Grandpa didn’t act mean to me.  He just taught me a good lesson for life.  “Keep your eye on the fence post!”  And you know what?  I looked between the two horses as I used the reins to guide the horses, kept my eyes on the fence post and sure nuff, the rows were straight as an arrow. “Keep your eye on the fence post!”

“Keep your eyes on the prize, for the home in the skies;
God is still on the throne.”

Kittie L. Suffield, 1929

Across the road from the old home place on into the hills, there were some big flat sand rocks that the Parmers dating back to the mid-1800s carved their names on.  Great Grandpa, great Grandma, and all the aunts, uncles, cousins, everyone.  A few years ago big land owners came through and bought up property.  I don’t know why, but they uprooted all the mesquite trees with big bulldozers and tore up all the rocks with a hundred years of history on them.  All that’s there now are cactuses (edjicted folks say cacti).

Great big ol’ buzzards are in that part of the country – or used to be.  Sometime they would get hungry and try to eat little animals that were still alive.  They especially liked little animals that weren’t gonna run fast ‘cause they just like to sit and eat.  I don’t know why, but a whole bunch of ‘em was standing around talking to each other about 50 yards off the road when I was walking going down to JackieEarl’s house.  They were as big as vultures – I learned in school later on they were called condors.  I don’t know if these were condors, but they were as tall as I was.  They looked over at me and started to walk my way. I skeeedaddled outta there in a hurry!  Just think, they could have eaten me.

My great-grandma’s sister came to visit us one time.  I guess that would make her my great-aunt, wouldn’t it?  Anyway, she scared NanthaLee and me to death because she was rough and tough plus she brought with her a spittoon.  She dipped snuff and it drained down the sides of her mouth and then she would spit halfway across the room into that spittoon.  It left stuff all across the room.  Mama was glad when she left ‘cause Mama liked things to be clean.

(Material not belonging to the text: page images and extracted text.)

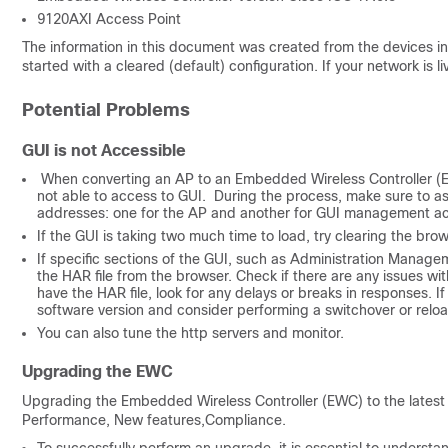
9120AXI Access Point
The information in this document was created from the devices in 
started with a cleared (default) configuration. If your network is
Potential Problems
GUI is not Accessible
When converting an AP to an Embedded Wireless Controller (EWC)
not able to access to GUI. During the process, make sure to ass
addresses: one for the AP and another for GUI management a
If the GUI is taking two much time to load, try clearing the br
If specific sections of the GUI, such as Administration Managem
the HAR file from the browser. Check if there are any issues 
have the HAR file, look for any delays or breaks in responses. I
software version and consider performing a switchover or reloa
You can also tune the http servers and monitor.
Upgrading the EWC
Upgrading the Embedded Wireless Controller (EWC) to the latest v
Performance, New features,Compliance.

Do you know what?  Life was a whole lot different back then.  I look back with fond memories even though it didn’t always seem like the good ol’ days back then, especially when I slopped the hogs.

Harold and Mary McClain moved up North from San Benito to Gainesville so they could be closer to Cisco where my folks lived.  They had been called to be the pastor at the Nazarene Church there.  Mary was a Cleveland and was born and raised about 5 miles from the Parmers out north of Cisco.  I don’t know how things work, but Mama and Mary were double cousins.  I think Mary came from the Uncle Will or Uncle Henry side of the Parmer family.

After about a short time, Harold and Mary were called to a big church in Dover, New Jersey.  They couldn’t pass it up.  I still haven’t figured out how someone can be “called” by the Lord to a specific church.  It helps to make a decision if the new church pays more money. That always helps with the decision-making process.  Guess what, Daddy and Mama moved – took the church in Gainesville where Harold had been pastor.  Yep.  Time to move again.  It seemed we always moved in the summer so NanthaLee and I didn’t have to miss school.  I was 9 going on 10 to the 5th grade.  Little by little it seemed like I was on sinking sand.